The Greek government has been the master of the mixed signal of late. On the one hand, Prime Minister Alexis Tsipras has been consistently pointing out how terrible Greece's creditors are. On the other, his government continues to offer further concessions, well beyond their original intentions.
As it stands, no-one really knows what will happen. Not Syriza, not the troika, not the Greek people, not economists and certainly not you or me. This is territory untravelled. No economy within the Eurozone has defaulted since joining, and there is no mechanism to leave the Euro. There is also no conceivable end to Greece's depression if they continue the pattern of scraping through their monthly repayments with continued austerity at the level of debt they have.
Should the referendum happen? I see no reason why not. Syriza was elected on a platform of ending austerity. Given that the acceptance of the troika proposals would mean further austerity, it is reasonable that the government should want the people to decide whether they want the government to renege on this promise. It would also be a rare occasion in the history of the European Project where the people get a say in their future. Generally when this happens, it doesn't go the way those inside the EU want, which is precisely why it is a rare occurrence.
That the referendum is rushed and somewhat unplanned goes without saying.
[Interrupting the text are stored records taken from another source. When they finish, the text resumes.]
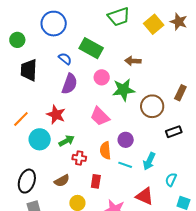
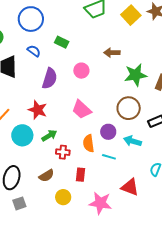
green rectangle: (91, 48) -> (62, 42), moved, size x0.6
blue semicircle: (65, 59) -> (34, 51), moved
green star: (123, 90) -> (136, 75), moved
brown circle: (152, 106) -> (129, 108), moved
cyan arrow: (149, 161) -> (133, 141), moved, turned 84

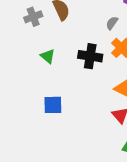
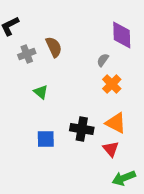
black cross: (90, 56) -> (82, 129), moved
The entire response to Greece for the past five years has seemed fairly unplanned. Certainly, there has never been established a point at which Greece will have returned to having a functioning economy. That a referendum should happen in a similar manner in order to decide the fate of such a lack of planning seems appropriate. (This is assuming that the troika were not entirely complicit the whole way through of ensuring that there wouldn't be an end to the crisis, a point which some would argue. Personally, I doubt the troika have such far-sighted abilities, though it seems clear they were quite happy to place an enormous burden on Greece for personal gain.)
So in the case it does happen, as it should, what will the result be?
It will be a matter of which emotion is stronger: fear, or pride. Fear what could result from the saying no to the troika, institutions which have essentially controlled Greece for five year; or pride in the belief that enough is enough, and no matter the consequences, it cannot be worse than what they are already experiencing.
It's a tough choice, but it's one they should never have been put in the position to make in the first place. It is hard to believe that Germany's finance minister, Wolfgang Schäuble, genuinely believes that further austerity is truly the solution to Greece's woes. You do not get that far by being unintelligent, and anyone can see that austerity is what has caused Greece's economy to spend years shrinking, putting them in an even worse position to pay off the debt that has been loaded onto them than when they started.
But the primary reason Schäuble and his compatriots across the Eurozone have been pushing austerity harder and harder has little to do with economics, and much more to do with politics. Austerity in other countries is popular at home. Schäuble's personal approval rating in Germany is through the roof, so why would he not continue down that path? There are no bad domestic political consequences for him in doing so, and thus his personal stake in the matter is secure, and the same is true for the rest of those pushing austerity.
Does it seem right that the future of a nation and its people should be used as a political device by other sovereign states who routinely intervene in the nation's affairs? Of course not. It completely contradicts the idea of sovereignty, and indeed of statehood. That this is a regular theme of the actions European Union should not go unnoticed. At this point, it is clear what a yes vote means for Greece: further austerity, further intervention with no end in sight. When such an option is given, the unknown suddenly becomes less fearful.
This, I believe, is why the polls are so close. Fear is a powerful emotion which many politicians and other powerful people have used to their advantage since time immemorial. But the Greeks have now known fear for so long that even such a strong emotion may have lost its power.